For 40 years, community health workers (CHWs) have been at the forefront of Benin’s community health strategy, and with the government’s support, are now taking a greater lead in data management using regularly updated registers. However, the data contained in these registers is often not systematically transferred to a central database and mired with frequent calculation errors, hindering the proper use of community data for decision-making around allocation of resources for community health.

Despite numerous past pilots conducted by projects to digitalize community data, the successes of these interventions have not lasted beyond the life of these projects. As such, ensuring the continuous availability of quality community data at the central level remains a challenge for Benin.

At the request of the MOH, the USAID Integrated Health Services Activity, implemented by Management Sciences for Health (MSH), developed a community health app that is interoperable with the national data platforms, the District Health Information System 2 (DHIS2) and the Système National d’Information et de Gestion Sanitaires (SNIGS), and can be used by all partners implementing community health activities. Unlike the apps developed previously, the MOH has made it a priority to develop an app that is both efficient and sustainable and that they themselves and implementing partners will be able to use in the long-term for community health interventions and at the national level.

In collaboration with partner DIMAGI and with the support of the Direction des Systèmes d’Information, the AlafiaComm app, was developed in line with the existing registers used by CHWs, and the preliminary validation by stakeholders was conducted ahead of piloting the app. Once the pilot test has proved the relevance of the app, AlafiaComm, derived from Commcare, will be adapted, fine-tuned, and scaled up gradually to aid CHWs in data collection and to support the provision of quality integrated services at the community level, including malaria diagnosis and treatment. The app will also be used to facilitate awareness-raising activities in the community through the use of images and audio and video messages available in local languages.


For Mr. Léandre Sohounde, M&E Senior Technical Advisor for the Activity, some of the key advancements noted have been in improving data quality and provision of care thanks to the application.

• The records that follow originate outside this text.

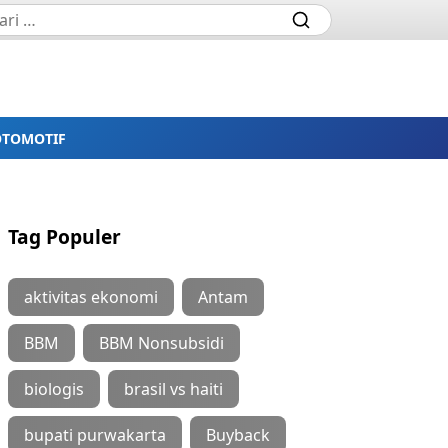
OTOMOTIF
Tag Populer
aktivitas ekonomi
Antam
BBM
BBM Nonsubsidi
biologis
brasil vs haiti
bupati purwakarta
Buyback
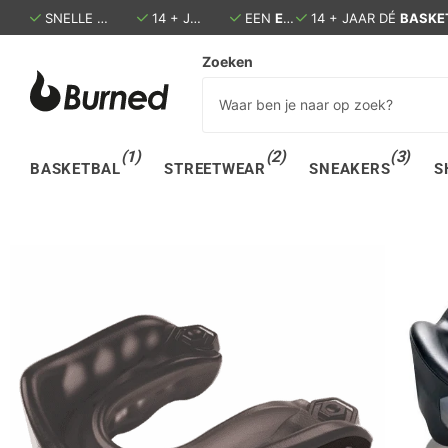
SNELLE LEVERING:
14 + JAAR DÉ
BINNEN 1 - 3 DAGEN IN HUIS
BASKETBALSPECIALIST
EEN
ECHTE
EEN
WINKEL IN DEN B
ECHTE
WINKEL 
Zoeken
(1)
(2)
(3)
BASKETBAL
STREETWEAR
SNEAKERS
S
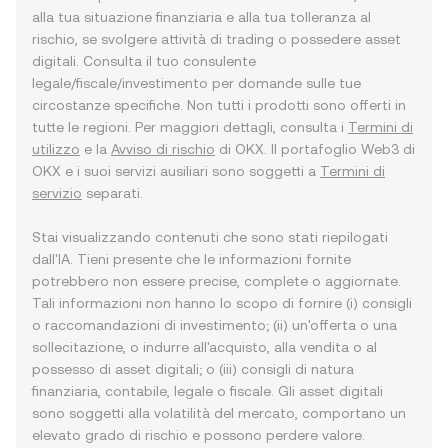
alla tua situazione finanziaria e alla tua tolleranza al
rischio, se svolgere attività di trading o possedere asset
digitali. Consulta il tuo consulente
legale/fiscale/investimento per domande sulle tue
circostanze specifiche. Non tutti i prodotti sono offerti in
tutte le regioni. Per maggiori dettagli, consulta i
Termini di
utilizzo
e la
Avviso di rischio
di OKX. Il portafoglio Web3 di
OKX e i suoi servizi ausiliari sono soggetti a
Termini di
servizio
separati.
Stai visualizzando contenuti che sono stati riepilogati
dall'IA. Tieni presente che le informazioni fornite
potrebbero non essere precise, complete o aggiornate.
Tali informazioni non hanno lo scopo di fornire (i) consigli
o raccomandazioni di investimento; (ii) un'offerta o una
sollecitazione, o indurre all'acquisto, alla vendita o al
possesso di asset digitali; o (iii) consigli di natura
finanziaria, contabile, legale o fiscale. Gli asset digitali
sono soggetti alla volatilità del mercato, comportano un
elevato grado di rischio e possono perdere valore.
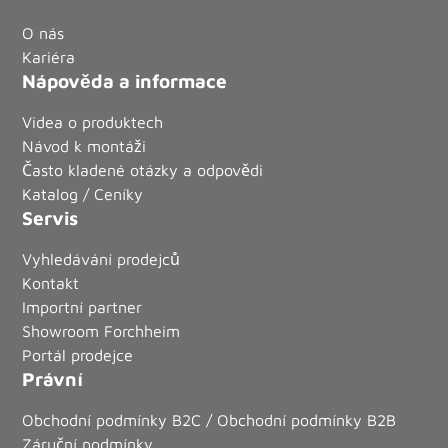
O nás
Kariéra
Nápověda a informace
Videa o produktech
Návod k montáži
Často kladené otázky a odpovědi
Katalog / Ceníky
Servis
Vyhledávání prodejců
Kontakt
Importní partner
Showroom Forchheim
Portál prodejce
Právní
Obchodní podmínky B2C / Obchodní podmínky B2B
Záruční podmínky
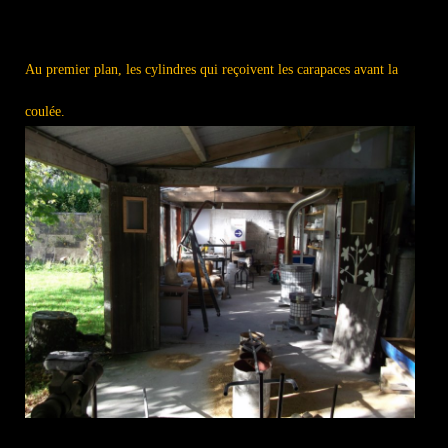
Au premier plan, les cylindres qui reçoivent les carapaces avant la
coulée.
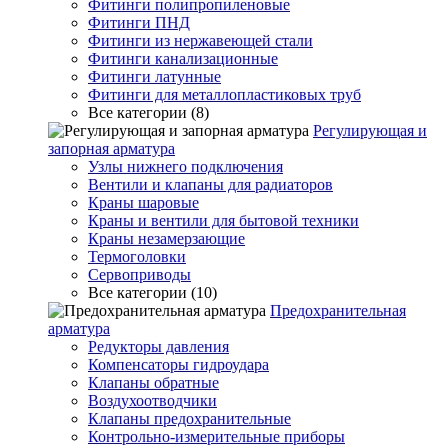
Фитинги полипропиленовые
Фитинги ПНД
Фитинги из нержавеющей стали
Фитинги канализационные
Фитинги латунные
Фитинги для металлопластиковых труб
Все категории (8)
Регулирующая и
запорная арматура
Узлы нижнего подключения
Вентили и клапаны для радиаторов
Краны шаровые
Краны и вентили для бытовой техники
Краны незамерзающие
Термоголовки
Сервоприводы
Все категории (10)
Предохранительная
арматура
Редукторы давления
Компенсаторы гидроудара
Клапаны обратные
Воздухоотводчики
Клапаны предохранительные
Контрольно-измерительные приборы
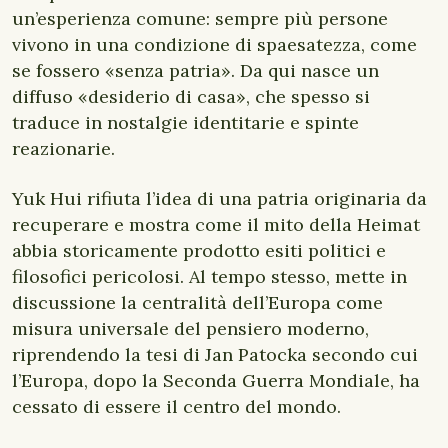
un’esperienza comune: sempre più persone
vivono in una condizione di spaesatezza, come
se fossero «senza patria». Da qui nasce un
diffuso «desiderio di casa», che spesso si
traduce in nostalgie identitarie e spinte
reazionarie.
Yuk Hui rifiuta l’idea di una patria originaria da
recuperare e mostra come il mito della Heimat
abbia storicamente prodotto esiti politici e
filosofici pericolosi. Al tempo stesso, mette in
discussione la centralità dell’Europa come
misura universale del pensiero moderno,
riprendendo la tesi di Jan Patocka secondo cui
l’Europa, dopo la Seconda Guerra Mondiale, ha
cessato di essere il centro del mondo.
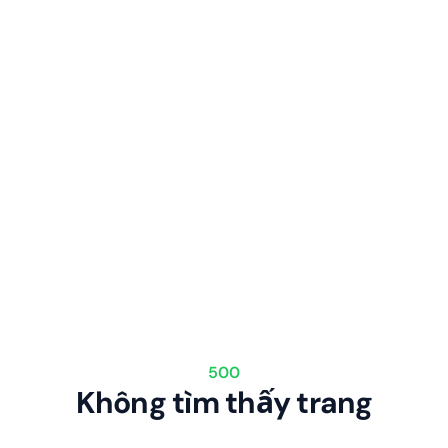
500
Không tìm thấy trang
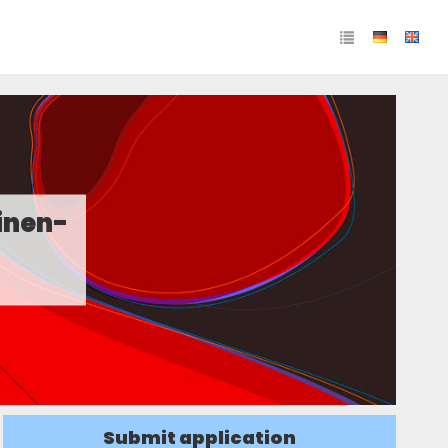
inen-
Submit application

He states that “AlafiaComm provides a secure process for patient treatment. When a CHW enters a child’s age, they can only provide whatever treatment dosage is indicated in the application. On the other hand, the application also allows you to notice danger signs based on the symptoms described by the person. When the CHW enters this information, and if necessary, an alert will appear on the screen to indicate that the patient needs to be referred to a specialist.

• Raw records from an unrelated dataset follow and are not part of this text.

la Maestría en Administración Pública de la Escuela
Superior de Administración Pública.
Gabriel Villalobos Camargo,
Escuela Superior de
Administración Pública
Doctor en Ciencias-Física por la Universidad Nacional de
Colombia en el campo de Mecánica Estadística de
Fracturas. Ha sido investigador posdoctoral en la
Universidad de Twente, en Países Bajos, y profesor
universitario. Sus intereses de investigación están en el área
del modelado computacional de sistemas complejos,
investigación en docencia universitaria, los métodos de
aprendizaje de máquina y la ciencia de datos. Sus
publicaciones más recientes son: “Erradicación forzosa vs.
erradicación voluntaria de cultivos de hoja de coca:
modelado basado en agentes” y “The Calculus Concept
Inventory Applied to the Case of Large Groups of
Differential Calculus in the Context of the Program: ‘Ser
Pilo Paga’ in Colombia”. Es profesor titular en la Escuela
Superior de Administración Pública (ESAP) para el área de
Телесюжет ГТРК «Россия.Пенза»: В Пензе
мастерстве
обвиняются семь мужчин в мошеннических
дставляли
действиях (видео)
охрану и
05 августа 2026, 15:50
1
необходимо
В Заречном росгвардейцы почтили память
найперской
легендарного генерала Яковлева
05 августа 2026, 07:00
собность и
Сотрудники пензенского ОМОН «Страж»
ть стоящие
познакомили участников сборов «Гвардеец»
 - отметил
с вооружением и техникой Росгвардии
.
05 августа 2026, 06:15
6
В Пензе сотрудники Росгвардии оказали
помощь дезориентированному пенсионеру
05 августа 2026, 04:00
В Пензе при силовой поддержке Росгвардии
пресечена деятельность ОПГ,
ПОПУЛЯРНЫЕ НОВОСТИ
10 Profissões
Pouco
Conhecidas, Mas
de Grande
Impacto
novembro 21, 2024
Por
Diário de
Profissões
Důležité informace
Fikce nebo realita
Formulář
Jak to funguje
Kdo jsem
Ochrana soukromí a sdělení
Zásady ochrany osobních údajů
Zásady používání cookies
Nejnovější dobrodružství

Prior to the official national roll out of AlafiaComm, the Activity organized a pilot phase from November 1, 2020 to February 28, 2021 with 50 CHWs covering two health zones: Natintingou and Tchoumi-Tchoumi (Atacora). Trained by the developers of the app, and fully equipped with a protective case, solar charger, and internet package, the selected CHWs were able to test the application during this period and were able to complete at least one submission on the platform to confirm its functionality.

CHWs who participated in the pilot phase expressed their satisfaction with this new application. Mr. Théophile Kouagou, a CHW working in the village of Koussantikou (Natintingou) said "the application catches any errors that I would have unknowingly made when using paper registers. […] When you make mistakes, the application signals it in red and we must immediately correct it in order to be able to continue onto the next section.  I can now feel confident about the quality of data entered. In addition, the application saves me time, especially for monthly reports because the data entered in the application is automatically sent to our supervisors.

In addition to improving the quality of work and saving them time, the CHWs have been very satisfied with the additional resources as well as how the application has helped strengthen their confidence in their work. Clément Teho'Nta, a CHW in the village of Koutie-Chatido, stated that “what we really like about AlafiaComm are the audio and video messages. It is easy to explain to the mother how the mosquito can bite and transmit malaria and how the products we provide can help. It is much easier to understand something if one can see it.

Thanks to AlafiaComm, community health workers are empowered to collect accurate and timely data that will ensure real-time analysis and empirical decision-making at different management levels. This will allow health professionals to better understand the needs of the population and target interventions accordingly. As for the population as a whole, this application will guarantee better access to quality care that is based on need.

Des relais communautaires à Natitingou testent les nouvelles mises à jour d'AlafiaComm lors d'une supervision de groupe.